▶ _WORK INSTRUCTIONS_
Retype, word for word, each line between the lines holding "elasto-plastic solid under" and "lame constrants very", inclusive, and leave the rest of the data alone.

▶ _TASK INPUT_

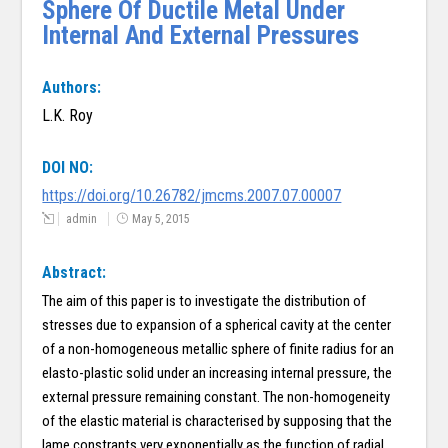
Sphere Of Ductile Metal Under
Internal And External Pressures
Authors:
L.K. Roy
DOI NO:
https://doi.org/10.26782/jmcms.2007.07.00007
admin
May 5, 2015
Abstract:
The aim of this paper is to investigate the distribution of
stresses due to expansion of a spherical cavity at the center
of a non-homogeneous metallic sphere of finite radius for an
elasto-plastic solid under an increasing internal pressure, the
external pressure remaining constant. The non-homogeneity
of the elastic material is characterised by supposing that the
lame constrants very exponentially as the function of radial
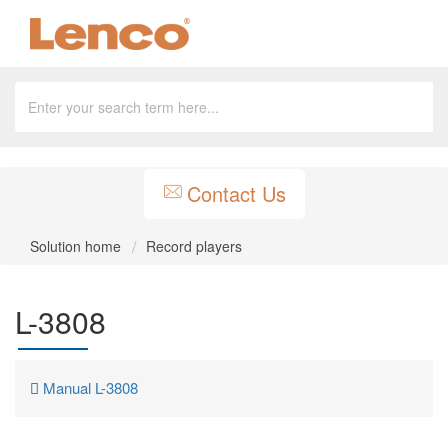
Contact Us
Solution home
Record players
L-3808
Manual L-3808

▶ _ANSWER TO THIS PROBLEM_
elasto-plastic solid under an increasing internal pressure, the
external pressure remaining constant. The non-homogeneity
of the elastic material is characterised by supposing that the
lame constrants very exponentially as the function of radial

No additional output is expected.